_WHAT TO WORK ON_.
The pictures are to be omitted when the entries are reproduced exactly.

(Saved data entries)
+ + + + + + +
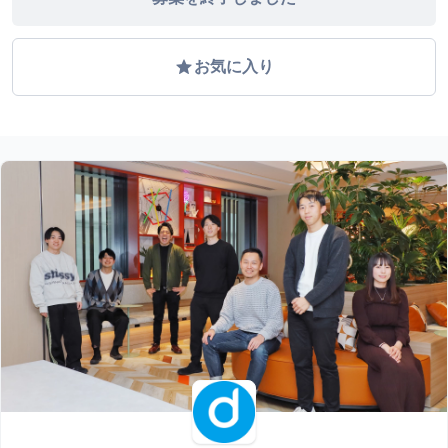
grade
お気に入り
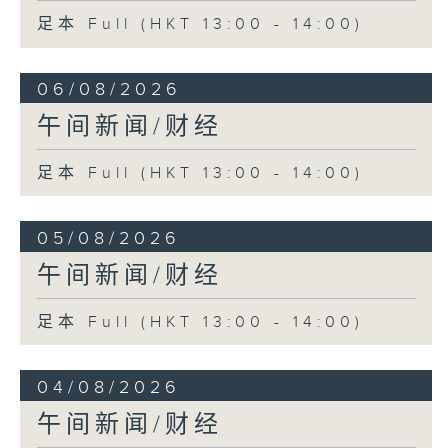
足本 Full (HKT 13:00 - 14:00)
06/08/2026
午间新闻/财经
足本 Full (HKT 13:00 - 14:00)
05/08/2026
午间新闻/财经
足本 Full (HKT 13:00 - 14:00)
04/08/2026
午间新闻/财经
+ + + + + + +
_SOLUTION TO THE PROBLEM_.
grade
お気に入り
足本 Full (HKT 13:00 - 14:00)
06/08/2026
午间新闻/财经
足本 Full (HKT 13:00 - 14:00)
05/08/2026
午间新闻/财经
足本 Full (HKT 13:00 - 14:00)
04/08/2026
午间新闻/财经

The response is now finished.